Qixi Festival food customs: eating Qiaoguo
Among the festive foods for the Chinese Valentine's Day, the most famous is the Qiaoguo. Qiaoguo, also known as "Qiqiao Fruit", comes in many styles.
The main ingredient of glutinous rice cake is oil flour and molasses. In "Dongjing Menghualu", it is called "Xiaoyaner" and "Fruit Food Patterns", and the patterns include Naxiang and Fangsheng.

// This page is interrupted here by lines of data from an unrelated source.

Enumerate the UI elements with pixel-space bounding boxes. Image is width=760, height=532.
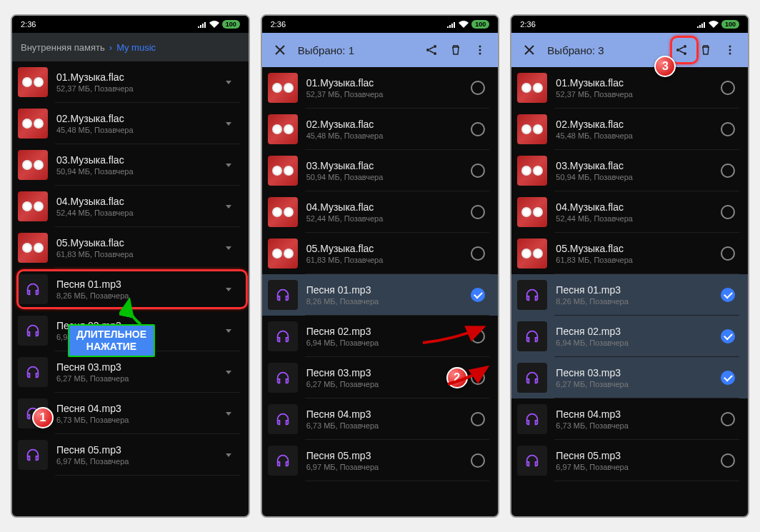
file-row[interactable]: 01.Музыка.flac52,37 МБ, Позавчера xyxy=(12,61,249,103)
row-menu-button[interactable] xyxy=(217,246,240,250)
row-checkbox[interactable] xyxy=(466,288,489,302)
close-selection-button[interactable] xyxy=(268,38,292,62)
row-checkbox[interactable] xyxy=(466,246,489,261)
row-checkbox[interactable] xyxy=(466,371,489,385)
row-menu-button[interactable] xyxy=(217,164,240,167)
file-row[interactable]: 02.Музыка.flac45,48 МБ, Позавчера xyxy=(262,109,499,150)
row-checkbox[interactable] xyxy=(466,205,489,219)
file-name: Песня 01.mp3 xyxy=(556,284,716,296)
file-name: 02.Музыка.flac xyxy=(56,113,217,125)
file-row[interactable]: Песня 05.mp36,97 МБ, Позавчера xyxy=(12,434,249,476)
row-checkbox[interactable] xyxy=(716,122,739,136)
album-art-thumb xyxy=(18,109,48,139)
headphone-icon xyxy=(268,446,298,476)
album-art-thumb xyxy=(18,150,48,180)
row-checkbox[interactable] xyxy=(716,205,739,219)
row-checkbox[interactable] xyxy=(466,412,489,426)
row-menu-button[interactable] xyxy=(217,412,240,416)
file-row[interactable]: 03.Музыка.flac50,94 МБ, Позавчера xyxy=(12,144,249,186)
file-row[interactable]: Песня 01.mp38,26 МБ, Позавчера xyxy=(511,274,748,316)
checkbox-empty-icon xyxy=(471,122,485,136)
headphone-icon xyxy=(18,440,48,470)
file-info: Песня 05.mp36,97 МБ, Позавчера xyxy=(306,450,467,472)
album-art-thumb xyxy=(268,197,298,227)
file-row[interactable]: 05.Музыка.flac61,83 МБ, Позавчера xyxy=(12,227,249,268)
album-art-thumb xyxy=(268,73,298,103)
file-row[interactable]: 03.Музыка.flac50,94 МБ, Позавчера xyxy=(511,150,748,191)
highlight-longpress xyxy=(16,269,248,309)
row-checkbox[interactable] xyxy=(466,329,489,343)
file-name: 01.Музыка.flac xyxy=(56,71,217,84)
file-row[interactable]: 05.Музыка.flac61,83 МБ, Позавчера xyxy=(262,233,499,274)
row-menu-button[interactable] xyxy=(217,329,240,333)
breadcrumb-current[interactable]: My music xyxy=(116,42,156,53)
album-art-thumb xyxy=(18,67,48,97)
svg-point-9 xyxy=(729,46,731,48)
row-checkbox[interactable] xyxy=(716,246,739,261)
row-checkbox[interactable] xyxy=(716,371,739,385)
breadcrumb-root[interactable]: Внутренняя память xyxy=(21,42,105,53)
file-row[interactable]: Песня 02.mp36,94 МБ, Позавчера xyxy=(262,316,499,357)
file-info: Песня 01.mp38,26 МБ, Позавчера xyxy=(306,284,467,306)
highlight-share xyxy=(670,36,699,64)
file-row[interactable]: Песня 04.mp36,73 МБ, Позавчера xyxy=(262,398,499,440)
caret-down-icon xyxy=(226,246,231,250)
close-icon xyxy=(523,44,536,56)
file-row[interactable]: Песня 04.mp36,73 МБ, Позавчера xyxy=(511,398,748,440)
row-checkbox[interactable] xyxy=(716,329,739,343)
svg-point-0 xyxy=(434,45,436,48)
row-menu-button[interactable] xyxy=(217,81,240,84)
file-info: Песня 04.mp36,73 МБ, Позавчера xyxy=(556,408,716,431)
file-row[interactable]: 02.Музыка.flac45,48 МБ, Позавчера xyxy=(511,109,748,150)
file-row[interactable]: Песня 01.mp38,26 МБ, Позавчера xyxy=(262,274,499,316)
row-menu-button[interactable] xyxy=(217,205,240,209)
wifi-icon xyxy=(709,21,719,28)
file-name: 04.Музыка.flac xyxy=(306,201,467,214)
file-name: 04.Музыка.flac xyxy=(56,196,217,208)
row-checkbox[interactable] xyxy=(466,164,489,178)
file-row[interactable]: Песня 03.mp36,27 МБ, Позавчера xyxy=(12,351,249,393)
file-row[interactable]: Песня 02.mp36,94 МБ, Позавчера xyxy=(511,316,748,357)
file-row[interactable]: 01.Музыка.flac52,37 МБ, Позавчера xyxy=(262,67,499,109)
selection-count: Выбрано: 3 xyxy=(547,44,669,56)
trash-icon xyxy=(449,44,462,56)
file-row[interactable]: 04.Музыка.flac52,44 МБ, Позавчера xyxy=(12,186,249,227)
file-list: 01.Музыка.flac52,37 МБ, Позавчера02.Музы… xyxy=(511,67,748,481)
file-name: Песня 03.mp3 xyxy=(556,367,716,379)
file-row[interactable]: Песня 03.mp36,27 МБ, Позавчера xyxy=(511,357,748,398)
row-checkbox[interactable] xyxy=(466,122,489,136)
close-selection-button[interactable] xyxy=(517,38,541,62)
checkbox-empty-icon xyxy=(721,246,735,261)
row-checkbox[interactable] xyxy=(466,453,489,468)
file-info: 05.Музыка.flac61,83 МБ, Позавчера xyxy=(556,243,716,265)
file-row[interactable]: Песня 05.mp36,97 МБ, Позавчера xyxy=(262,440,499,481)
file-name: 03.Музыка.flac xyxy=(56,154,217,166)
file-row[interactable]: Песня 05.mp36,97 МБ, Позавчера xyxy=(511,440,748,481)
file-row[interactable]: 01.Музыка.flac52,37 МБ, Позавчера xyxy=(511,67,748,109)
row-checkbox[interactable] xyxy=(716,412,739,426)
file-info: Песня 05.mp36,97 МБ, Позавчера xyxy=(556,450,716,472)
file-row[interactable]: 03.Музыка.flac50,94 МБ, Позавчера xyxy=(262,150,499,191)
album-art-thumb xyxy=(517,239,547,268)
row-checkbox[interactable] xyxy=(716,453,739,468)
share-button[interactable] xyxy=(419,38,444,62)
row-checkbox[interactable] xyxy=(716,81,739,95)
file-meta: 45,48 МБ, Позавчера xyxy=(56,126,217,134)
delete-button[interactable] xyxy=(444,38,468,62)
file-row[interactable]: 04.Музыка.flac52,44 МБ, Позавчера xyxy=(511,191,748,233)
row-menu-button[interactable] xyxy=(217,371,240,374)
row-checkbox[interactable] xyxy=(716,164,739,178)
more-button[interactable] xyxy=(468,38,492,62)
breadcrumb-bar[interactable]: Внутренняя память › My music xyxy=(12,33,249,61)
row-menu-button[interactable] xyxy=(217,122,240,126)
file-row[interactable]: 05.Музыка.flac61,83 МБ, Позавчера xyxy=(511,233,748,274)
file-name: Песня 03.mp3 xyxy=(56,361,217,373)
row-menu-button[interactable] xyxy=(217,453,240,457)
row-checkbox[interactable] xyxy=(716,288,739,302)
file-row[interactable]: 02.Музыка.flac45,48 МБ, Позавчера xyxy=(12,103,249,144)
file-meta: 52,37 МБ, Позавчера xyxy=(56,84,217,93)
file-info: 04.Музыка.flac52,44 МБ, Позавчера xyxy=(306,201,467,224)
file-row[interactable]: 04.Музыка.flac52,44 МБ, Позавчера xyxy=(262,191,499,233)
row-checkbox[interactable] xyxy=(466,81,489,95)
more-button[interactable] xyxy=(718,38,742,62)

During the Song Dynasty, Qixi cookies were already sold on the streets. If you buy a pound of Qiaoguo, you will also get a pair of puppets wearing armor like door gods, known as the "Fruit Generals".
The method of making Qixi Qiaoguo is: first melt the sugar in a pot into syrup, then add flour and sesame seeds, mix well and spread it on the table to roll it thin, let it cool, cut it into rectangular blocks with a knife, fold it into spindle-shaped dough embryos, and fry it in oil until golden brown.
Dexterous women can also sculpt various patterns related to the Qixi legend. In addition, the fruits and vegetables used when begging for cleverness can also vary in many ways. The fruits may be carved into exotic flowers and birds, or patterns may be embossed on the surface of the melon skin, which is called "flower melon".